Park Quotes (10 quotes)
As our cities and suburbs relentlessly expand, those priceless open spaces needed for recreation areas accessible to their people are swallowed up—often forever. Unless we preserve these spaces while they are still available, we will have none to preserve. Therefore, I shall propose new financing methods for purchasing open space and parklands now, before they are lost to us.
I believe it’s worth emphasizing that a scientist and a graduate student in college, and a kid in grammar school all can start with understanding something new by exploring even the simplest and most common forms of life you find right in the heart of the city. Along a fringe of a street, along the edges and into a city park, is a multitude of species, of associations, of phenomena going on that scientists themselves have not fully come to understand.
I remember discussions with Bohr which went through many hours till very late at night and ended almost in despair; and when at the end of the discussion I went alone for a walk in the neighboring park I repeated to myself again and again the question: Can nature possibly be as absurd as it seemed to us in these atomic experiments?
I think that each town should have a park, or rather a primitive forest, of five hundred or a thousand acres, either in one body or several, where a stick should never be cut for fuel, nor for the navy, nor to make wagons, but stand and decay for higher uses—a common possession forever, for instruction and recreation. All Walden Wood might have been reserved, with Walden in the midst of it.
Is a park any better than a coal mine? What’s a mountain got that a slag pile hasn’t? What would you rather have in your garden—an almond tree or an oil well?

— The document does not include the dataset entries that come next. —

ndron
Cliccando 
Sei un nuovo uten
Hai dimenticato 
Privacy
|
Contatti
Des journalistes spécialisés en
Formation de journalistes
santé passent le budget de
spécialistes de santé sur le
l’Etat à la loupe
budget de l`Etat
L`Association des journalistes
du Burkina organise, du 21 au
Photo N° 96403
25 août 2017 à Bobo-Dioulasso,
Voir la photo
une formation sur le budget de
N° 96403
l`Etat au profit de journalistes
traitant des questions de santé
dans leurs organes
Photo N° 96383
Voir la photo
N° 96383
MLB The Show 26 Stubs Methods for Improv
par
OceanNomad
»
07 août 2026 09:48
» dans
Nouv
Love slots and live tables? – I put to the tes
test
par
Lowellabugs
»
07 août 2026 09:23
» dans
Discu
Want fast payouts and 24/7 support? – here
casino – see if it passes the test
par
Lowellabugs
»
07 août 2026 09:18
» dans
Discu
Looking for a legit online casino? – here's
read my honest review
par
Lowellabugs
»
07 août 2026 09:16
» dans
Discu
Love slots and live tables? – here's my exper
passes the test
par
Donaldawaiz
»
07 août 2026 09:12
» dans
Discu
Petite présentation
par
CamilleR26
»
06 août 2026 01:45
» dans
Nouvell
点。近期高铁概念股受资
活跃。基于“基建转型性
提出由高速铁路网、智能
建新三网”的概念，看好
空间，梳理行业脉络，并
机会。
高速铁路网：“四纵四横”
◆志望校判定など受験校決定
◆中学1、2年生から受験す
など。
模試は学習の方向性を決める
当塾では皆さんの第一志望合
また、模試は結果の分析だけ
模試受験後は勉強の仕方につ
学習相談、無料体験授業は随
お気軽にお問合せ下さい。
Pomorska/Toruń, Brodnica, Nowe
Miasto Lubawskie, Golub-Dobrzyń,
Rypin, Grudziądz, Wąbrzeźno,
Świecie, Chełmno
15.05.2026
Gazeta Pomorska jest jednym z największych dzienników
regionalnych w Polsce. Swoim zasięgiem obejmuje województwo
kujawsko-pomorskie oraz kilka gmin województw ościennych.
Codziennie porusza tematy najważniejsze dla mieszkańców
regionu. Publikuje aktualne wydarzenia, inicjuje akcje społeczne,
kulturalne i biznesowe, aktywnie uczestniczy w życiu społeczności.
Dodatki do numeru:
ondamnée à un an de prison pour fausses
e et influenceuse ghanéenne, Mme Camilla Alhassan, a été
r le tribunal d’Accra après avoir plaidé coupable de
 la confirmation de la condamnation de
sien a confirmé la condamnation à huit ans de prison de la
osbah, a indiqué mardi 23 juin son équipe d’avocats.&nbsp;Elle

It is a better world with some buffalo left in it, a richer world with some gorgeous canyons unmarred by signboards, hot-dog stands, super highways, or high-tension lines, undrowned by power or irrigation reservoirs. If we preserved as parks only those places that have no economic possibilities, we would have no parks. And in the decades to come, it will not be only the buffalo and the trumpeter swan who need sanctuaries. Our own species is going to need them too.
It needs them now.
Life is a journey, but don’t worry, you’ll find a parking spot at the end.
Search your parks in all your cities, you’ll find no statues of committees.
The silence of a shut park does not sound like the country silence; it is tense and confined.
When my parents moved to Washington with me as a 9-year-old, when my father had a temporary job in the government, I found myself five blocks from the National Zoo and just beyond Rock Creek Park. And so while I was going through the end of grammar school, I proceeded to spend all of my time in that zoo and then exploring Rock Creek Park. And I became then and there a lifetime professional scientific naturalist…. Seeing people who are actually engaged and studying it and treasuring it and making a lot of it was just enough to make me want to study any subject so that I could be like one of them.